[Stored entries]
◇ ◇ ◇ ◇
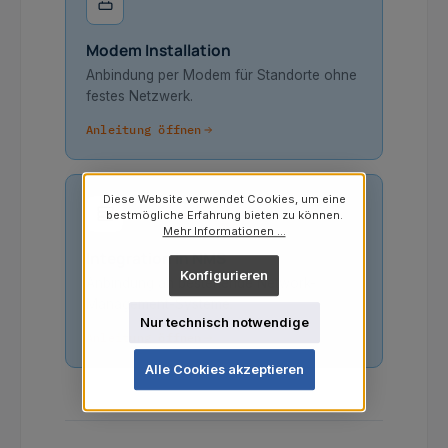
Modem Installation
Anbindung per Modem für Standorte ohne
festes Netzwerk.
Anleitung öffnen
Diese Website verwendet Cookies, um eine
bestmögliche Erfahrung bieten zu können.
Mehr Informationen ...
Integration in NMS
Konfigurieren
Anbindung an bestehende Network-
Management-Systeme.
Nur technisch notwendige
Anleitung öffnen
Alle Cookies akzeptieren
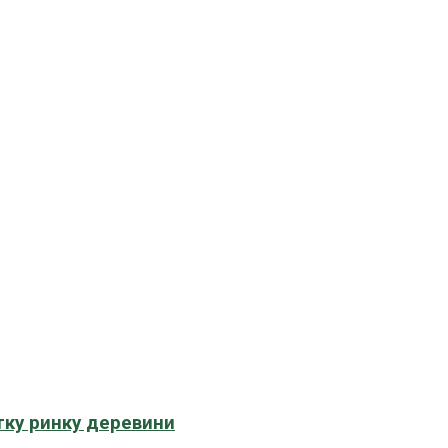
тку ринку деревини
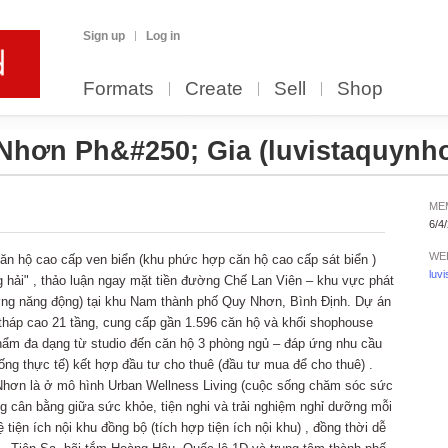
Sign up
Log in
Formats
Create
Sell
Shop
 Nhơn Ph&#250; Gia
(luvistaquynh
ME
6/4
WE
ăn hộ cao cấp ven biển (khu phức hợp căn hộ cao cấp sát biển )
luv
 hải" , thảo luận ngay mặt tiền đường Chế Lan Viên – khu vực phát
ưởng năng động) tại khu Nam thành phố Quy Nhơn, Bình Định. Dự án
tháp cao 21 tầng, cung cấp gần 1.596 căn hộ và khối shophouse
hẩm đa dạng từ studio đến căn hộ 3 phòng ngủ – đáp ứng nhu cầu
ống thực tế) kết hợp đầu tư cho thuê (đầu tư mua để cho thuê) .
Nhơn là ở mô hình Urban Wellness Living (cuộc sống chăm sóc sức
ng cân bằng giữa sức khỏe, tiện nghi và trải nghiệm nghỉ dưỡng mỗi
iện ích nội khu đồng bộ (tích hợp tiện ích nội khu) , đồng thời dễ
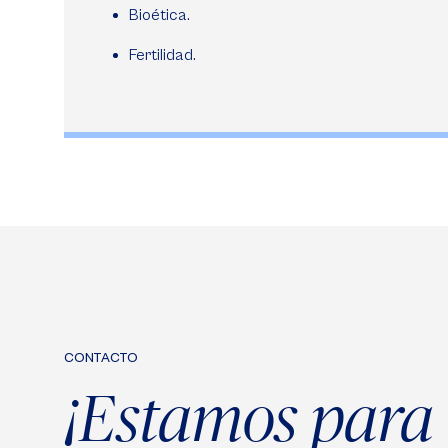
Bioética.
Fertilidad.
CONTACTO
¡Estamos para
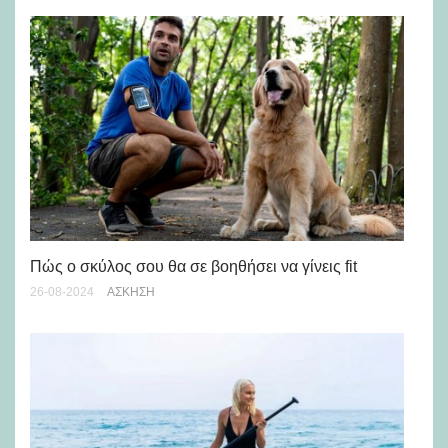
5 
Πώς ο σκύλος σου θα σε βοηθήσει να γίνεις fit
05-
26-08-2024
ΆΣΚΗΣΗ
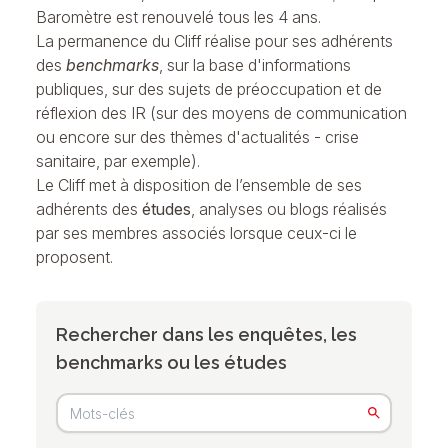
Baromètre est renouvelé tous les 4 ans.
La permanence du Cliff réalise pour ses adhérents
des
benchmarks
, sur la base d'informations
publiques, sur des sujets de préoccupation et de
réflexion des IR (sur des moyens de communication
ou encore sur des thèmes d'actualités - crise
sanitaire, par exemple).
Le Cliff met à disposition de l’ensemble de ses
adhérents des
études
, analyses ou blogs réalisés
par ses membres associés lorsque ceux-ci le
proposent.
Rechercher dans les enquêtes, les
benchmarks ou les études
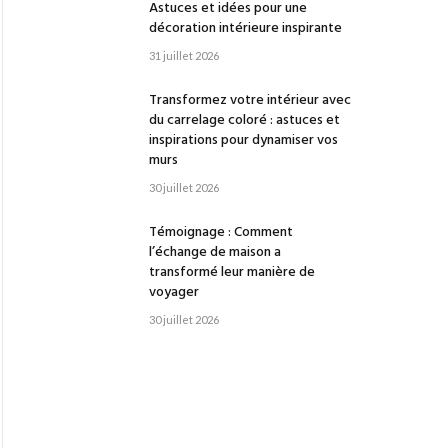
Astuces et idées pour une
décoration intérieure inspirante
31 juillet 2026
Transformez votre intérieur avec
du carrelage coloré : astuces et
inspirations pour dynamiser vos
murs
30 juillet 2026
Témoignage : Comment
l’échange de maison a
transformé leur manière de
voyager
30 juillet 2026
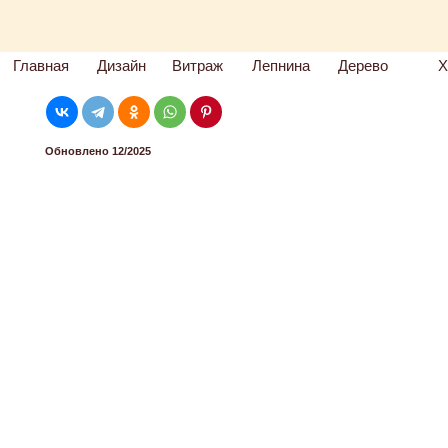
Главная
Дизайн
Витраж
Лепнина
Дерево
Х
Обновлено 12/2025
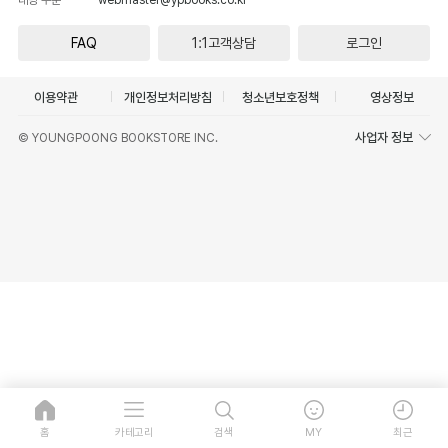
FAQ
1:1고객상담
로그인
이용약관
개인정보처리방침
청소년보호정책
영상정보
사업자 정보
© YOUNGPOONG BOOKSTORE INC.
홈
카테고리
검색
MY
최근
◇ ◇ ◇ ◇
● TASK TO CARRY OUT: Nothing but an exact repeat of the records, pictures excluded, belongs in the answer.

● ANSWER FOR THIS EXERCISE:
Modem Installation
Anbindung per Modem für Standorte ohne
festes Netzwerk.
Anleitung öffnen
Diese Website verwendet Cookies, um eine
bestmögliche Erfahrung bieten zu können.
Mehr Informationen ...
Integration in NMS
Konfigurieren
Anbindung an bestehende Network-
Management-Systeme.
Nur technisch notwendige
Anleitung öffnen
Alle Cookies akzeptieren
тку ринку деревини
Sign up
Log in
Formats
Create
Sell
Shop
 Nhơn Ph&#250; Gia
(luvistaquynh
ME
6/4
WE
ăn hộ cao cấp ven biển (khu phức hợp căn hộ cao cấp sát biển )
luv
 hải" , thảo luận ngay mặt tiền đường Chế Lan Viên – khu vực phát
ưởng năng động) tại khu Nam thành phố Quy Nhơn, Bình Định. Dự án
tháp cao 21 tầng, cung cấp gần 1.596 căn hộ và khối shophouse
hẩm đa dạng từ studio đến căn hộ 3 phòng ngủ – đáp ứng nhu cầu
ống thực tế) kết hợp đầu tư cho thuê (đầu tư mua để cho thuê) .
Nhơn là ở mô hình Urban Wellness Living (cuộc sống chăm sóc sức
ng cân bằng giữa sức khỏe, tiện nghi và trải nghiệm nghỉ dưỡng mỗi
iện ích nội khu đồng bộ (tích hợp tiện ích nội khu) , đồng thời dễ
Bioética.
Fertilidad.
CONTACTO
¡Estamos para
5 
Πώς ο σκύλος σου θα σε βοηθήσει να γίνεις fit
05-
26-08-2024
ΆΣΚΗΣΗ
Baromètre est renouvelé tous les 4 ans.
La permanence du Cliff réalise pour ses adhérents
des
benchmarks
, sur la base d'informations
publiques, sur des sujets de préoccupation et de
réflexion des IR (sur des moyens de communication
ou encore sur des thèmes d'actualités - crise
sanitaire, par exemple).
Le Cliff met à disposition de l’ensemble de ses
adhérents des
études
, analyses ou blogs réalisés
par ses membres associés lorsque ceux-ci le
proposent.
Rechercher dans les enquêtes, les
benchmarks ou les études
Astuces et idées pour une
décoration intérieure inspirante
31 juillet 2026
Transformez votre intérieur avec
du carrelage coloré : astuces et
inspirations pour dynamiser vos
murs
30 juillet 2026
Témoignage : Comment
l’échange de maison a
transformé leur manière de
voyager
30 juillet 2026
Главная
Дизайн
Витраж
Лепнина
Дерево
Х
Обновлено 12/2025
FAQ
1:1고객상담
로그인
이용약관
개인정보처리방침
청소년보호정책
영상정보
사업자 정보
© YOUNGPOONG BOOKSTORE INC.
홈
카테고리
검색
MY
최근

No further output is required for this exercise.